Material provided:

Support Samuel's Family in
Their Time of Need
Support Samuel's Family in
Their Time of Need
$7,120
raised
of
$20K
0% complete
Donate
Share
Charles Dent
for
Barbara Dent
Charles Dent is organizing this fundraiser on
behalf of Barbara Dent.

* * *

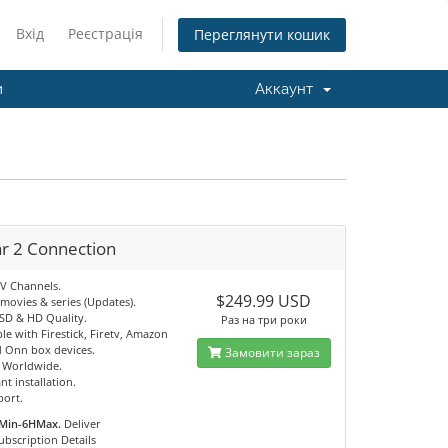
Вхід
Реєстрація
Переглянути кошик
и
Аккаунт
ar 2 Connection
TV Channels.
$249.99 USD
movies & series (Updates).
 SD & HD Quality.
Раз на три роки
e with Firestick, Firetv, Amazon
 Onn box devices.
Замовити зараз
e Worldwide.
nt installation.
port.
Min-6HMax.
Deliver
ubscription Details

---

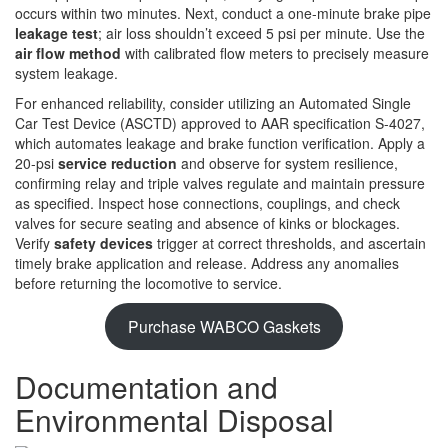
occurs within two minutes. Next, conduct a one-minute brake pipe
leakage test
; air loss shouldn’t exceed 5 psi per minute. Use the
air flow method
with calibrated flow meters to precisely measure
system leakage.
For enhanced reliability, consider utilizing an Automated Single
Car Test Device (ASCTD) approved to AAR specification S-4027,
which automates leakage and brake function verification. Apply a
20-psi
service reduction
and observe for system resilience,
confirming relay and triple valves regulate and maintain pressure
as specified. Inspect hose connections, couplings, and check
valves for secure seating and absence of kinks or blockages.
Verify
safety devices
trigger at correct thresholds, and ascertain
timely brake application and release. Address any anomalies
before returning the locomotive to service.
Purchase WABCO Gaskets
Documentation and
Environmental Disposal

What is needed: From the records above, transcribe without alteration every line from the one with "ar 2 Connection" to the one with "ubscription Details", inclusive.

Solution below:
ar 2 Connection
TV Channels.
$249.99 USD
movies & series (Updates).
 SD & HD Quality.
Раз на три роки
e with Firestick, Firetv, Amazon
 Onn box devices.
Замовити зараз
e Worldwide.
nt installation.
port.
Min-6HMax.
Deliver
ubscription Details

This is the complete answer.